To understand dynamic processes from static snapshots, researchers have traditionally used something called “pseudotime.” When an image is captured, other cells and genes of the same type that may be further along in the same process are also captured. If scientists connect the dots correctly, they can gain powerful insights into what processes look like over time.
However, connecting these dots is difficult to infer, based on the assumption that similar-looking cells are simply located at different points on the same pathway, and is susceptible to false starts, stops, ruptures, and multiple chemical forces. Biology, such as effects, is often much more complex. each gene.
Instead of traditional pseudotime approaches, scientists are interested in an alternative approach known as “RNA kinetics,” which examines the dynamics of mRNA transcription, splicing, and degradation within cells. Although promising, it is still an early technology.
To improve the RNA velocity approach, TopicVelo employs and glean insights from much more difficult probabilistic models that reflect the unavoidable randomness of biology.
“If you think about it, cells are inherently random,” said Gao, lead author of the paper. “Even if you have twins or cells that are genetically identical, they can grow up to be completely different. TopicVelo introduces the use of stochastic models. We now have a better grasp of the underlying biophysics.”

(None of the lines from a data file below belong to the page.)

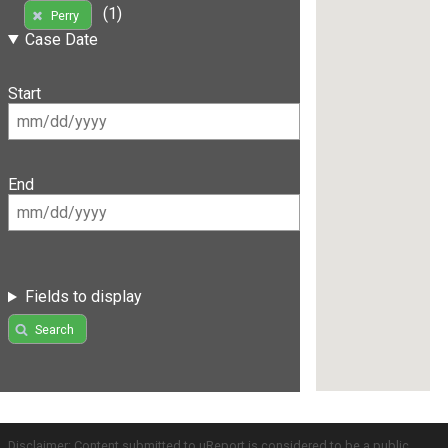
(1)
Perry
Case Date
Start
End
Fields to display
Search
Disclaimer: Content submitted to uReport is considered to be a public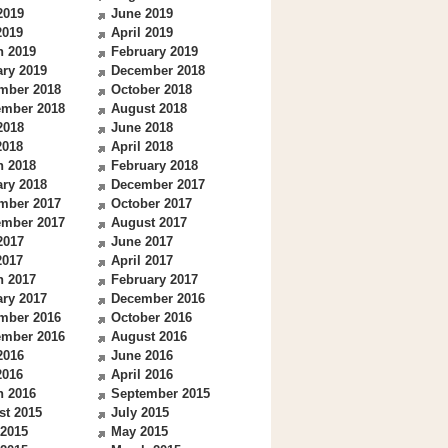
2019
June 2019
2019
April 2019
h 2019
February 2019
ry 2019
December 2018
mber 2018
October 2018
ember 2018
August 2018
2018
June 2018
2018
April 2018
h 2018
February 2018
ry 2018
December 2017
mber 2017
October 2017
ember 2017
August 2017
2017
June 2017
2017
April 2017
h 2017
February 2017
ry 2017
December 2016
mber 2016
October 2016
ember 2016
August 2016
2016
June 2016
2016
April 2016
h 2016
September 2015
st 2015
July 2015
 2015
May 2015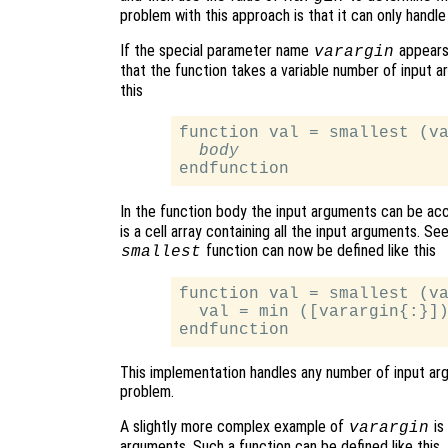
problem with this approach is that it can only handl
If the special parameter name
appears 
varargin
that the function takes a variable number of input 
this
function val = smallest (va
body
In the function body the input arguments can be ac
is a cell array containing all the input arguments. Se
function can now be defined like this
smallest
function val = smallest (va
  val = min ([varargin{:}])
This implementation handles any number of input argu
problem.
A slightly more complex example of
is
varargin
arguments. Such a function can be defined like this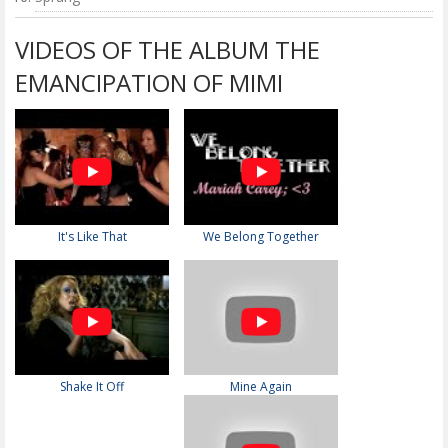
VIDEOS OF THE ALBUM THE
EMANCIPATION OF MIMI
It's Like That
We Belong Together
Shake It Off
Mine Again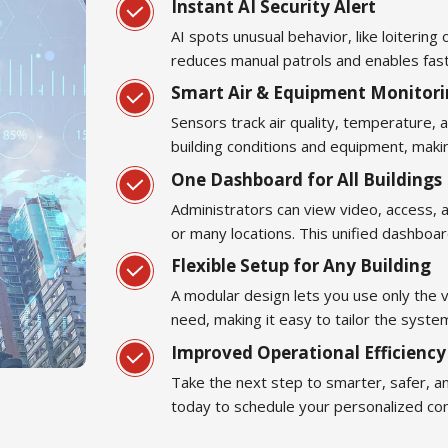
Instant AI Security Alert
AI spots unusual behavior, like loitering 
reduces manual patrols and enables fas
Smart Air & Equipment Monitor
Sensors track air quality, temperature,
building conditions and equipment, maki
One Dashboard for All Buildings
Administrators can view video, access, 
or many locations. This unified dashboa
Flexible Setup for Any Building
A modular design lets you use only the 
need, making it easy to tailor the syste
Improved Operational Efficienc
Take the next step to smarter, safer, a
today to schedule your personalized cons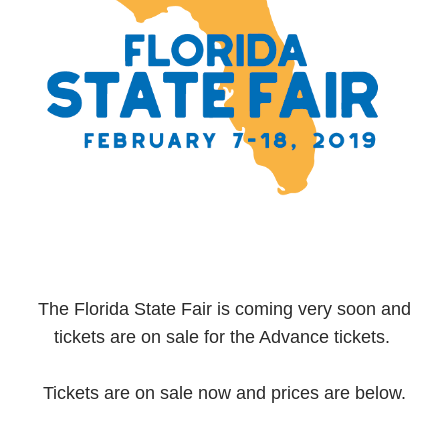
The Florida State Fair is coming very soon and
tickets are on sale for the Advance tickets.
Tickets are on sale now and prices are below.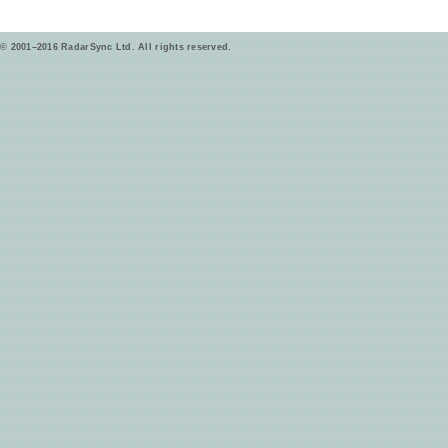
© 2001–2016 RadarSync Ltd. All rights reserved.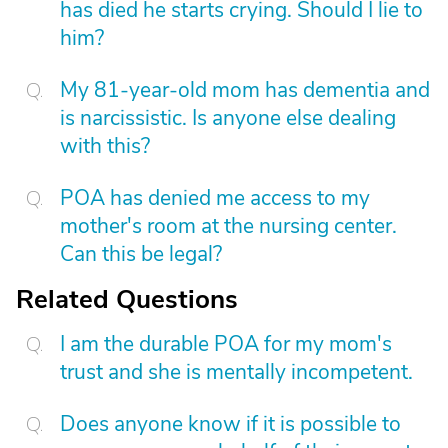
has died he starts crying. Should I lie to
him?
My 81-year-old mom has dementia and
is narcissistic. Is anyone else dealing
with this?
POA has denied me access to my
mother's room at the nursing center.
Can this be legal?
Related Questions
I am the durable POA for my mom's
trust and she is mentally incompetent.
Does anyone know if it is possible to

Machine learning shows the way
The researchers also realized that another assumption was limiting standard RNA rates. “Most techniques assume that all cells essentially express the same large genetic program, but that cells need to carry out different types of processes simultaneously, to varying degrees. “I can imagine that,” Riesenfeld said. Disentangling these processes is difficult.
Probabilistic topic modeling, a machine learning tool traditionally used to identify themes from documents, provided the University of Chicago team with a strategy.
TopicVelo groups scRNA-seq data by the processes in which those cells and genes are involved, rather than by cell or gene type. Processes are inferred from data rather than being imposed by external knowledge.
“If you look at scientific journals, they're organized around themes like 'physics,' 'chemistry,' and 'astrophysics,'” Gao said. “We applied this organization principle to single-cell RNA-seq data. Now we can organize data by topics such as 'ribosome synthesis,' 'differentiation,' 'immune response,' and 'cell cycle.' Now it looks like this. A unique stochastic transcription model can then be fitted to each process. ”
TopicVelo disentangles this complex process, organizes it by topic, and then applies topic weights to cells, taking into account what percentage of each cell's transcriptional profile is involved in which activity.
Riesenfeld said: “This approach helps us examine the dynamics of different processes and understand their importance in different cells. This is especially true when there are branch points or when cells are pulled in different directions. It’s helpful.”
The results of combining probabilistic and topical models are surprising. For example, TopicVelo was able to reconstruct trajectories that previously required special experimental techniques to recover. These improvements greatly expand the potential applications.
Gao compared the paper's results to the paper itself, which is the product of many research fields and expertise.
“In PME, if you have a chemistry project, chances are you have physics or engineering students working on it,” he said. “It's never just chemistry.”
Citation: “Dissection and Integration of Burst Transcriptional Dynamics for Complex Systems”, Gao et al., Proceedings of the National Academy of Sciences, April 26, 2024. DOI: 10.1073/pnas.2306901121
Funding: NIH.
—adapted from Paper published by the Pritzker School of Molecular Engineering.